* [GIVEN RECORDS]
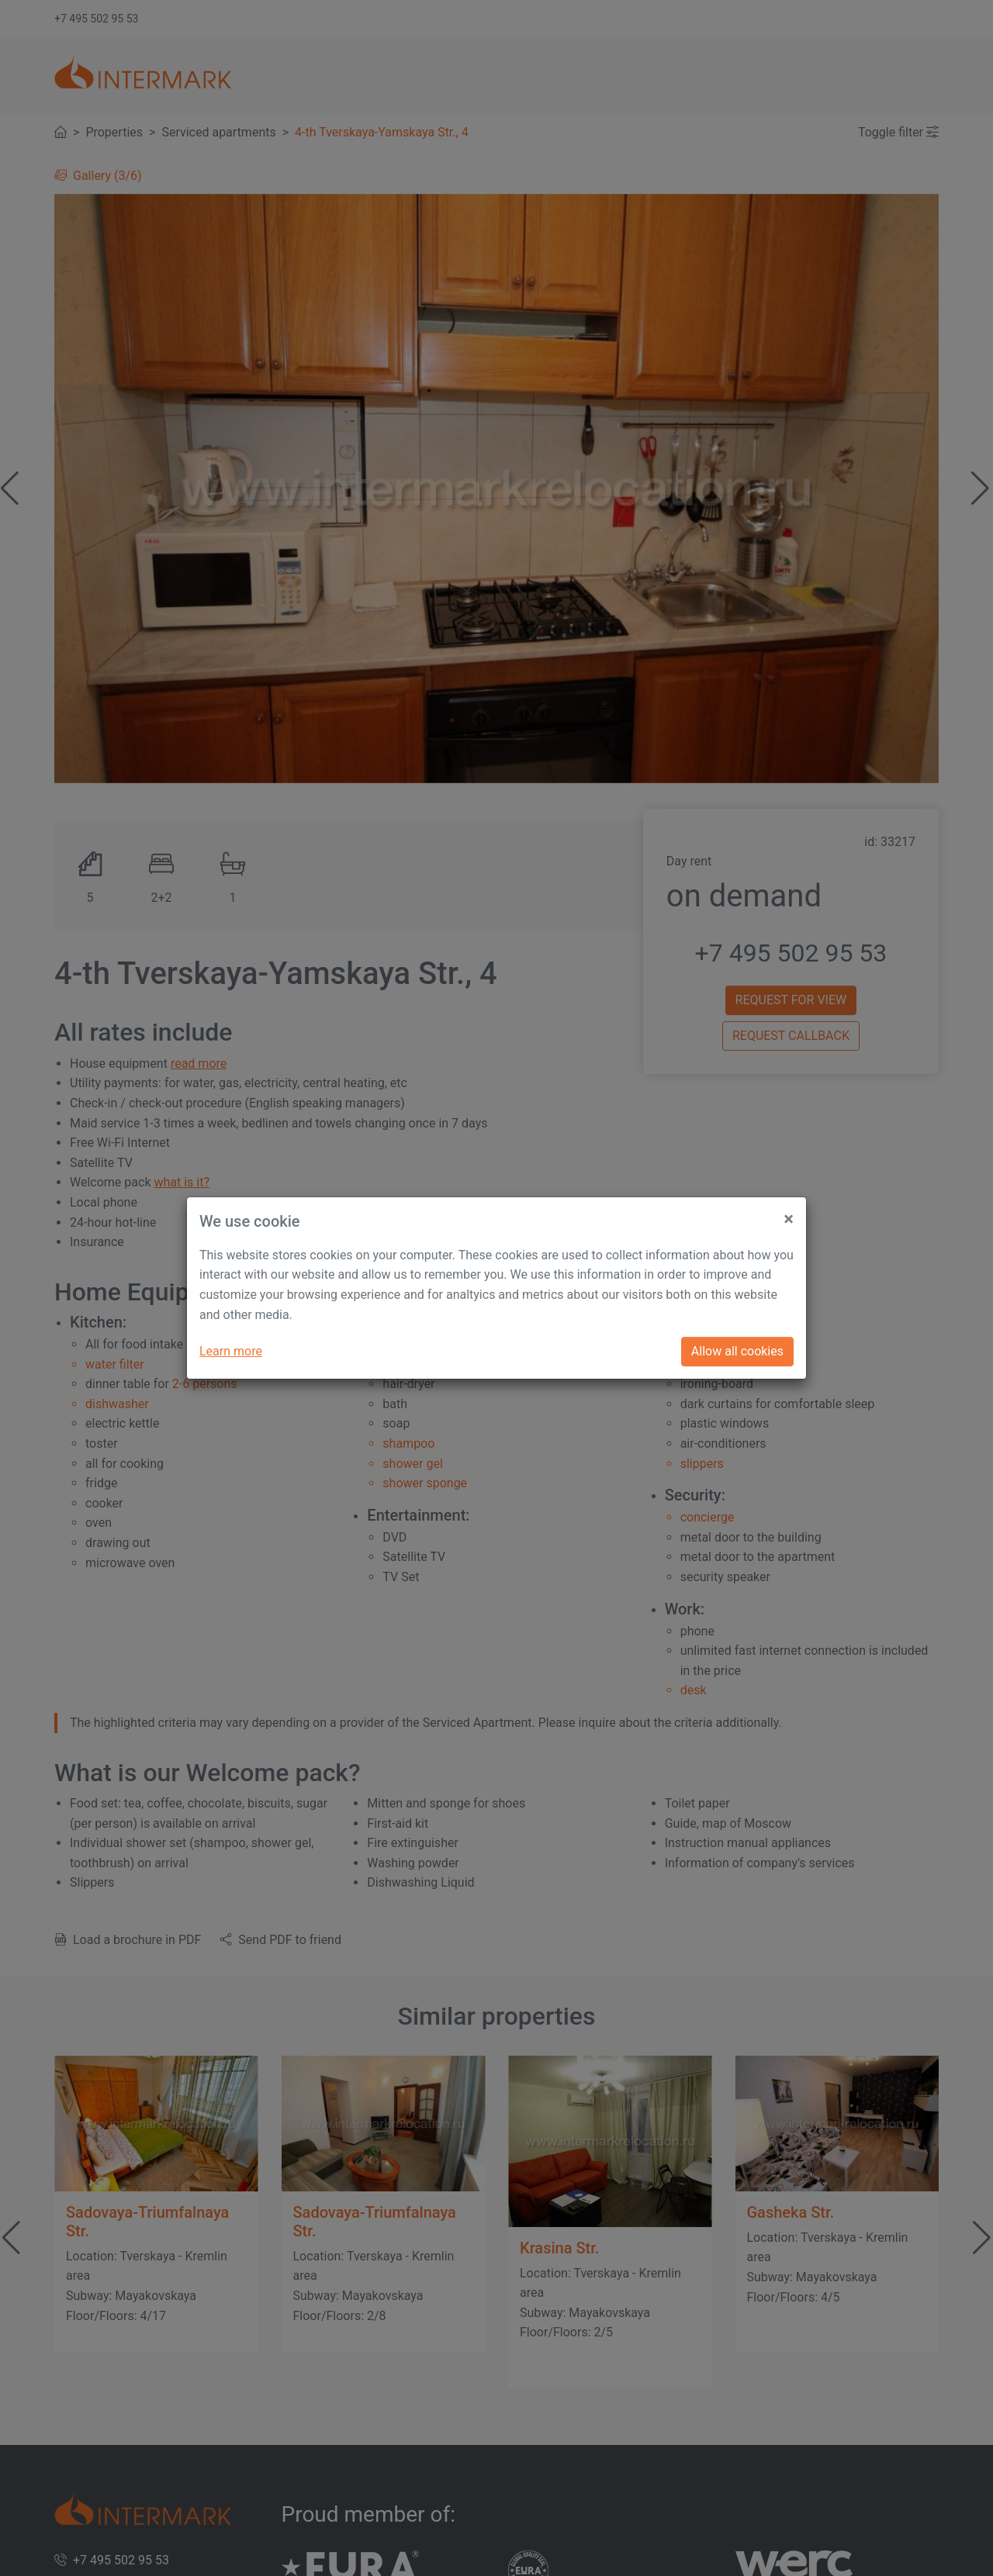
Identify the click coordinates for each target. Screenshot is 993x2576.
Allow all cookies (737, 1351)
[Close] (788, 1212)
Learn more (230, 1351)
...
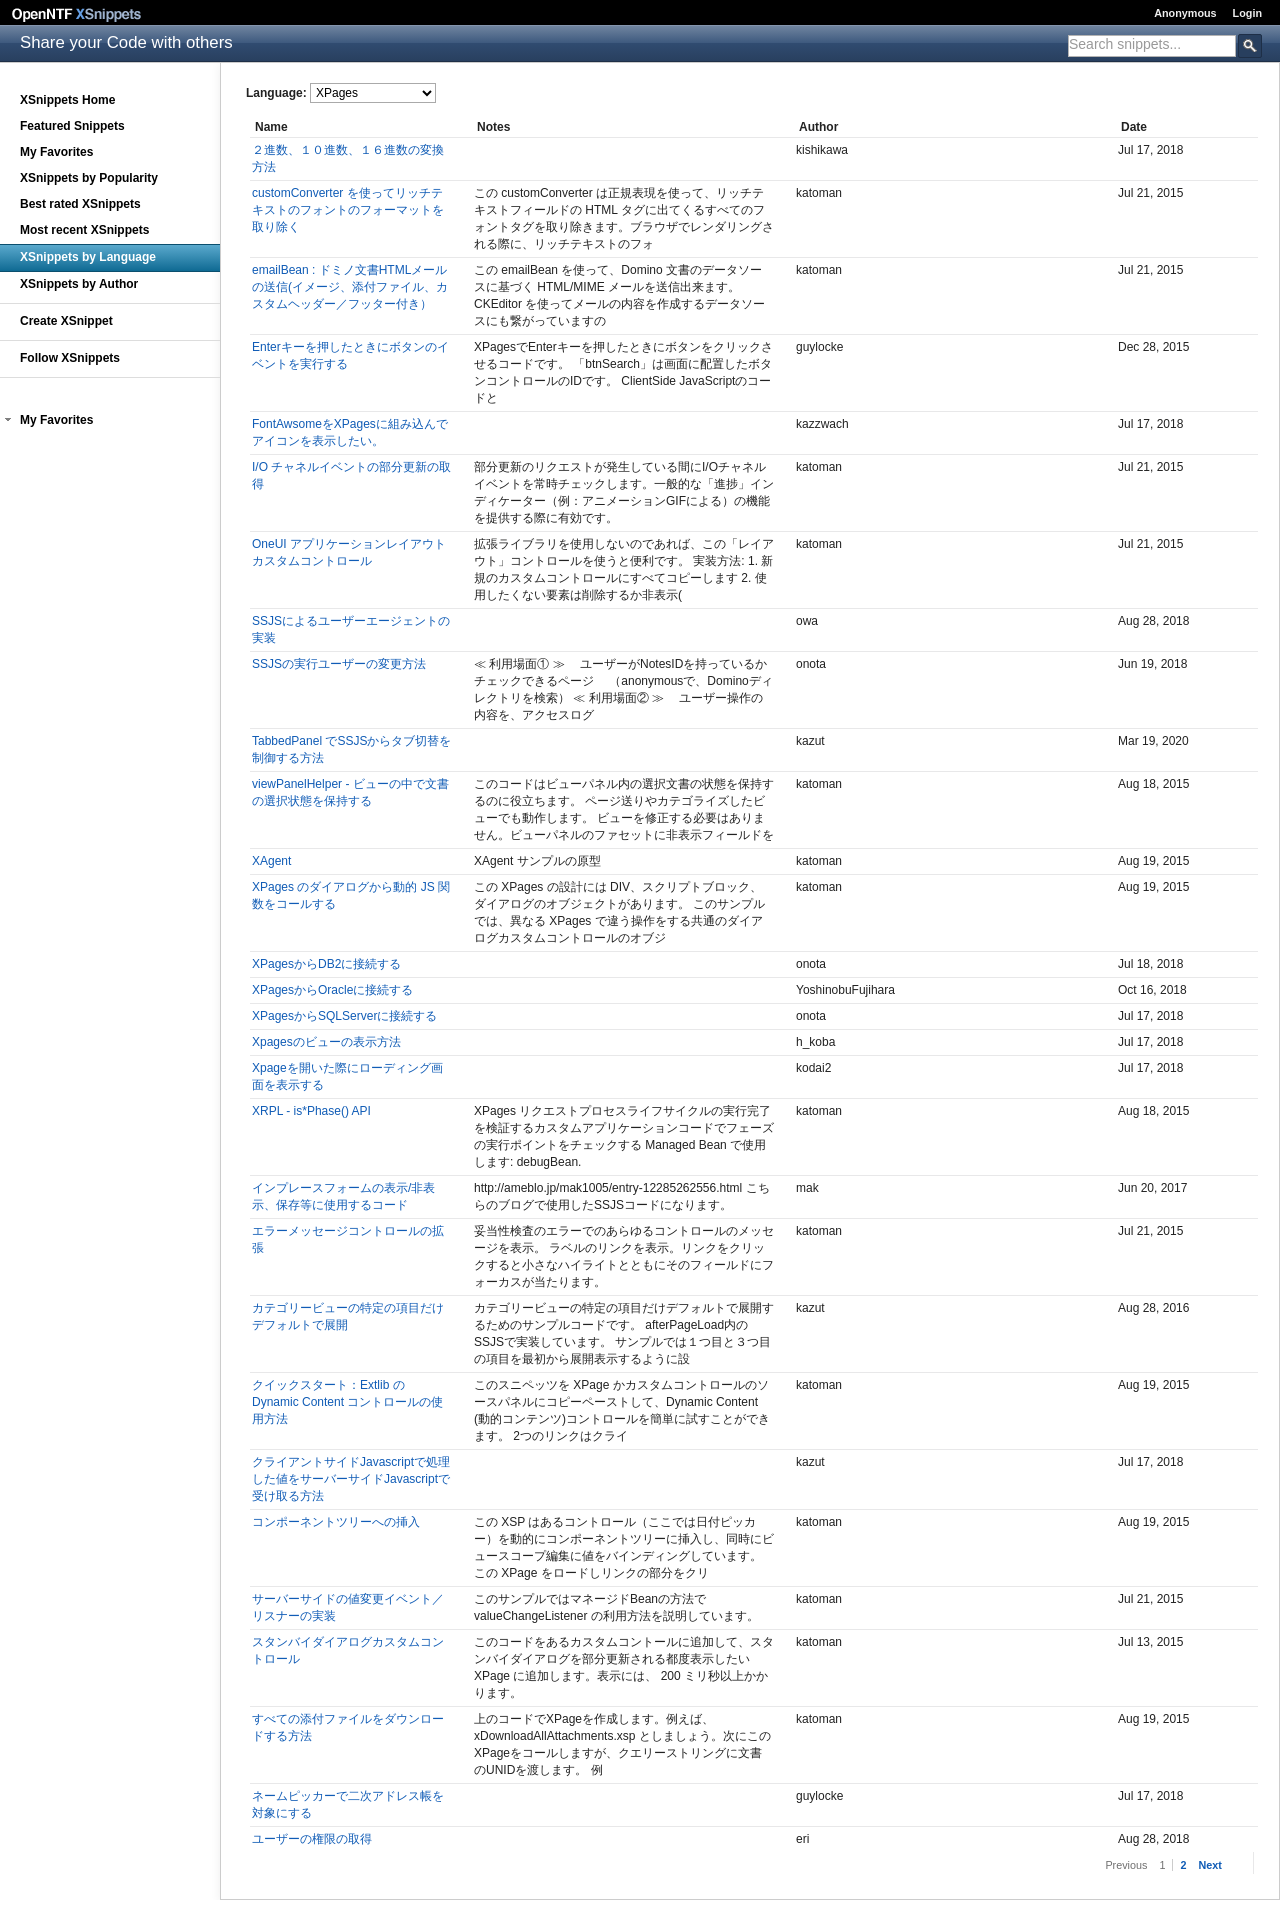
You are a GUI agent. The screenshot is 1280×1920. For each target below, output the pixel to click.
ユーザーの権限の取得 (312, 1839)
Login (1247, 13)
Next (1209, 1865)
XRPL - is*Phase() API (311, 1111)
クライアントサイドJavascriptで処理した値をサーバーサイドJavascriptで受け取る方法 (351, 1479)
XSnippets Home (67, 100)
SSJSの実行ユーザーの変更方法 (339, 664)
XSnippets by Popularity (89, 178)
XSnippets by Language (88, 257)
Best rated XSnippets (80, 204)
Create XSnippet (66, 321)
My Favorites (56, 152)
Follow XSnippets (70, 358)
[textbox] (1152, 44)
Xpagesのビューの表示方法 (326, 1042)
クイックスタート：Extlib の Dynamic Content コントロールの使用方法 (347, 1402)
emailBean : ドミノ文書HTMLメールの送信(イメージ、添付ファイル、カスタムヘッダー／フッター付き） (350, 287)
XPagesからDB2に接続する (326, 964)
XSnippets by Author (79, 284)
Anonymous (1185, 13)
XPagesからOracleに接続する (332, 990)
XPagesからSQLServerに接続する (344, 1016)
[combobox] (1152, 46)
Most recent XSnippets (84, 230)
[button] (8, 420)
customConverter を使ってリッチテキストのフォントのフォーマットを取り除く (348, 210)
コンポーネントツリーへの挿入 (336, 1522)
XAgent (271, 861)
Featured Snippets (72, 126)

* [WORK TO BE COMPLETED]
Within the material above, extract exactly the lines that start at the line containing "Identify the click" and stop after the line containing "Learn more (230, 1351)", and only those.

* [SOLUTION]
Identify the click coordinates for each target. Screenshot is 993x2576.
Allow all cookies (737, 1351)
[Close] (788, 1212)
Learn more (230, 1351)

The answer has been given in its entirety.